4. Invoke the fork_join() operation, calling myFunction in every task: The fork_join() function launches the passed function (or lambda) on all of the spawned tasks. The passed function must take a single argument: a reference to the managing ForkJoin object, which can be queried for the subtask’s ID, references to the registered MultiFabs, and other metadata such as the component bounds of a registered MultiFab. The tutorial’s myFunction demonstrates these capabilities.


This tutorial demonstrates some more advanced fork-join usage:

  1. Nested fork-join: top_fork() invokes the first level fork-join, which assigns one rank to the task 0 and the rest of the ranks to task 1 via the constructor: ForkJoin fj(Vector<int> {1, proc_n - 1});. Task 1 then calls fork_solve(), which further forks the task into sub-tasks.

  2. Passing a lambda function to fork_join() and heterogeneous tasking: In top_fork(), we pass a lambda that takes the ForkJoin object reference as an argument. The ForkJoin object can be queried for the task ID, which is used to dispatch to different tasks for heterogeneous task execution.

  3. Custom component splitting: if a MultiFab is registered with Strategy == split, then all the components of the MultiFab are split as evenly as possible across the tasks. In some cases, it may be desirable to either omit some components entirely or split the components in an uneven fashion. In fork_solve, we demonstrate how to specify a custom component split across the tasks by using the modify_split member function of the ForkJoin object after a MultiFab has been registered. The modify_split function takes a Vector of ComponentSet objects, each specifying the custom range of components to be passed to the task. In this example, we omit the first component from being passed to the child subtasks.

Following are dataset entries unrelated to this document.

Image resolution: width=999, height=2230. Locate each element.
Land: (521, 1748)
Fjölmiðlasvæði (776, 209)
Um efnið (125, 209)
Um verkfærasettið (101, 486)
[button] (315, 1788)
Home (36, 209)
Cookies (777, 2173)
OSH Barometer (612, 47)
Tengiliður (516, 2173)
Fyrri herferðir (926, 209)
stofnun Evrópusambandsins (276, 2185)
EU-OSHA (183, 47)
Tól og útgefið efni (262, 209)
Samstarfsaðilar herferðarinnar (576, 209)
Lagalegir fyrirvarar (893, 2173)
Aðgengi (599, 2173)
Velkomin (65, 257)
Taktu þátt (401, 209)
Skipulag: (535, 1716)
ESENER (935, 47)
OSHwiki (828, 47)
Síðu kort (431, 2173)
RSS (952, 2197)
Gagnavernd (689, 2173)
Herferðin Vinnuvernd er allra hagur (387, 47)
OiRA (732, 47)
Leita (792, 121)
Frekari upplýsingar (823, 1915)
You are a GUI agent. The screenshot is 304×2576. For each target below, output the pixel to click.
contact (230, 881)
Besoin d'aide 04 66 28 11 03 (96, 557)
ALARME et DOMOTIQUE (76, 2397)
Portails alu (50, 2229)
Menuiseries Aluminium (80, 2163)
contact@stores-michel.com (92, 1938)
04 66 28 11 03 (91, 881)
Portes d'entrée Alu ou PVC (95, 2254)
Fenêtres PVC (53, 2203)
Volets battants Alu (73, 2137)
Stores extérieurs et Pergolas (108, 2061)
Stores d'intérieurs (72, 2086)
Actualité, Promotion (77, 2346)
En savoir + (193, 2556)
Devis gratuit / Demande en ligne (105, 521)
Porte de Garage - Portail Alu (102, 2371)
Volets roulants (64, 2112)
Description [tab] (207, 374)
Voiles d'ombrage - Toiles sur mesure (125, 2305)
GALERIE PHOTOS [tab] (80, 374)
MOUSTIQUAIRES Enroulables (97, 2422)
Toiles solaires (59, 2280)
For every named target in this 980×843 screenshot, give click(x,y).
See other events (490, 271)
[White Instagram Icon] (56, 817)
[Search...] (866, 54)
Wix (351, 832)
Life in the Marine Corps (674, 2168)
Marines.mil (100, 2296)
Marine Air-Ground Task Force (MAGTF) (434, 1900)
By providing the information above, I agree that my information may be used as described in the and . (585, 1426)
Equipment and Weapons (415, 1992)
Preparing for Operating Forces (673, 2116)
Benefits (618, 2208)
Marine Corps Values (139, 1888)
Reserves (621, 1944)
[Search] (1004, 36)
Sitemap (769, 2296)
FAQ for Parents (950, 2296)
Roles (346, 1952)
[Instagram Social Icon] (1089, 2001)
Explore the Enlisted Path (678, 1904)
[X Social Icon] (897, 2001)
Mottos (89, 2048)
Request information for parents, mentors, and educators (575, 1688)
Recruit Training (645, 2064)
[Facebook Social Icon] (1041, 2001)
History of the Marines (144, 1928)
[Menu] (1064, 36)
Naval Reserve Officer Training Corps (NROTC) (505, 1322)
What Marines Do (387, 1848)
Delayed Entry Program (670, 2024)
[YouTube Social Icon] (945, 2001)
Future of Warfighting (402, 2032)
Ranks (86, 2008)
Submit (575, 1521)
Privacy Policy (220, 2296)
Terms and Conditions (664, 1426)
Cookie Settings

  4. Reusing ForkJoin objects: if several successive fork-join operations are required with the same subranks and MultiFab access pattern, we can reuse the ForkJoin object across multiple invocations. Reusing the ForkJoin object avoids unnecessary overhead of recreating the forked data structures and metadata associated with the operation. The fork_solve() function demonstrates this capability by invoking fork_join() for two iterations.